● Assigned task: Aim for an exact copy of the listing, without any images.

Segment Start: Data for processing

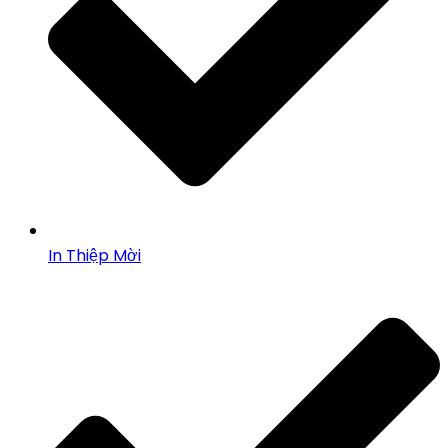
In Thiệp Mời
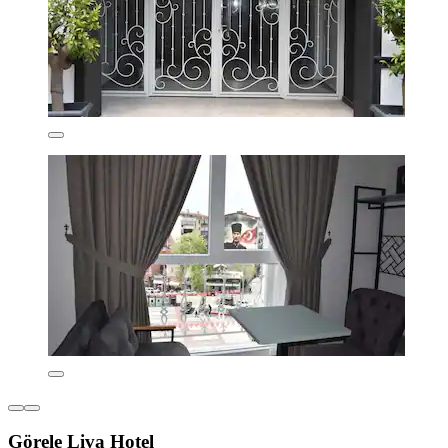
Görele Liva Hotel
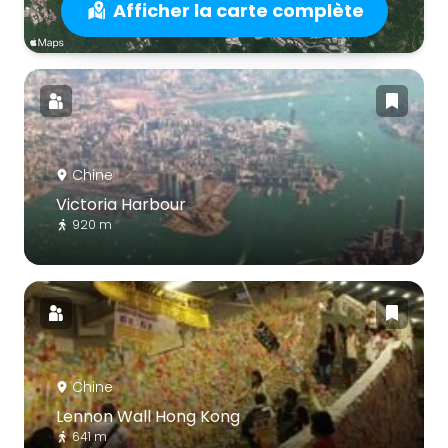
Afficher la carte complète
Chine
Victoria Harbour
920 m
Chine
Lennon Wall Hong Kong
641 m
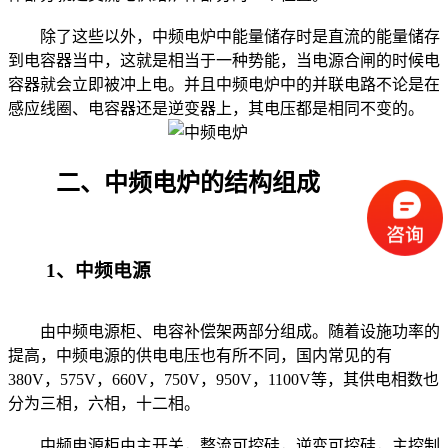
除了这些以外，中频电炉中能量储存时是直流的能量储存
到电容器当中，这就是相当于一种势能，当电源合闸的时候电
容器就会立即被冲上电。并且中频电炉中的并联电路不论是在
感应线圈、电容器还是逆变器上，其电压都是相同不变的。
二、中频电炉的结构组成
1、中频电源
由中频电源柜、电容补偿架两部分组成。随着设施功率的
提高，中频电源的供电电压也有所不同，国内常见的有
380V，575V，660V，750V，950V，1100V等，其供电相数也
分为三相，六相，十二相。
中频电源柜由主开关，整流可控硅，逆变可控硅，主控制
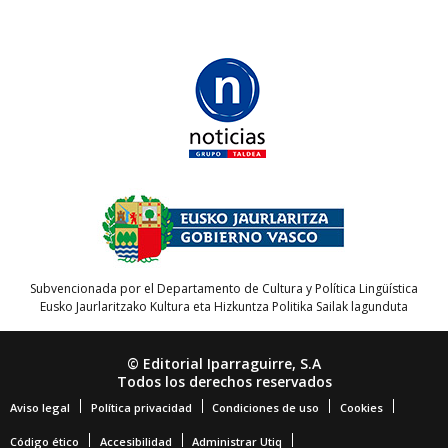
Subvencionada por el Departamento de Cultura y Política Lingüística
Eusko Jaurlaritzako Kultura eta Hizkuntza Politika Sailak lagunduta
© Editorial Iparraguirre, S.A
Todos los derechos reservados
Aviso legal
Política privacidad
Condiciones de uso
Cookies
Código ético
Accesibilidad
Administrar Utiq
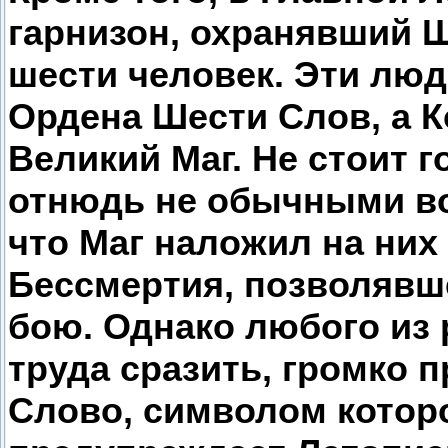
гарнизон, охранявший Ш
шести человек. Эти лю
Ордена Шести Слов, а 
Великий Маг. Не стоит г
отнюдь не обычными во
что Маг наложил на них
Бессмертия, позволявш
бою. Однако любого из
труда сразить, громко 
Слово, символом которо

Segment End: Data for processing

● Response for this exercise:
In Thiệp Mời
Görele Liva Hotel
Afficher la carte complète
Chine
Victoria Harbour
920 m
Chine
Lennon Wall Hong Kong
641 m
除了这些以外，中频电炉中能量储存时是直流的能量储存
到电容器当中，这就是相当于一种势能，当电源合闸的时候电
容器就会立即被冲上电。并且中频电炉中的并联电路不论是在
感应线圈、电容器还是逆变器上，其电压都是相同不变的。
二、中频电炉的结构组成
1、中频电源
由中频电源柜、电容补偿架两部分组成。随着设施功率的
提高，中频电源的供电电压也有所不同，国内常见的有
380V，575V，660V，750V，950V，1100V等，其供电相数也
分为三相，六相，十二相。
中频电源柜由主开关，整流可控硅，逆变可控硅，主控制
Subvencionada por el Departamento de Cultura y Política Lingüística
Eusko Jaurlaritzako Kultura eta Hizkuntza Politika Sailak lagunduta
© Editorial Iparraguirre, S.A
Todos los derechos reservados
Aviso legal
Política privacidad
Condiciones de uso
Cookies
Código ético
Accesibilidad
Administrar Utiq
гарнизон, охранявший Ш
шести человек. Эти лю
Ордена Шести Слов, а 
Великий Маг. Не стоит г
отнюдь не обычными во
что Маг наложил на них
Бессмертия, позволявш
бою. Однако любого из
труда сразить, громко 
Слово, символом которо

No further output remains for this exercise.